TRAGEDY IN MY SWAMP

By Barbara Tufty


It was only a small swamp tucked at the bottom of a hill, well hidden
behind a patch of briars. I first noticed it one early spring evening as I
walked down the road toward the river.
The evening was soft, and the woods quiet, with the ever-gossiping river
rushing toward the sea. I wasn't thinking of much, when I began hearing a
cackling of geese at the bottom of the hill. Strange, I thought, for geese
would have trouble flying around the trees. I slowed down, peering toward
the swamp.
CRACK! I stepped on a fallen branch and the "quacking" stopped. I also
stopped, expecting a rush of wings. But nothing flew. Then slowly, one by
one, the cackling started again, until the whole flock sang a chorus. I spied
through the briar patch. No geese in sight! Then I noticed splashing in the
swampy water, and ripples extending outward, as if pebbles were thrown there.

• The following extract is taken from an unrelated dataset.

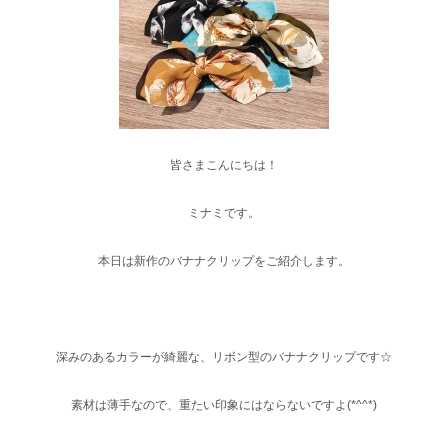
皆さまこんにちは！
ミナミです。
本日は新作のバナナクリップをご紹介します。
深みのあるカラーが綺麗な、リボン型のバナナクリップです☆
素材は薄手なので、重たい印象にはならないですよ(*^^*)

Suddenly I saw them wood frogs! This was their mating season, a joyous few
days in spring when they mate and lay their eggs. After the raucous
festivities, these wary amphibians become quiet for the rest of the year,
secretly blending into the nearby woodlands.
Every year I welcomed those first "quacks" of wood frogs announcing the
awakening of spring, the songbirds returning, the redbuds and dogwood
brightening the woodlands. I stopped more often now, watching a turtle creep,
or a dragonfly hover in sunlight filtering through sycamores and river
birches. Tracks of deer, raccoons, and a beaver told me about other visitors.
This swamp is a wetland, one of several kinds known as marshes, bogs, fens
—places where water and land meet and work in wondrous ways.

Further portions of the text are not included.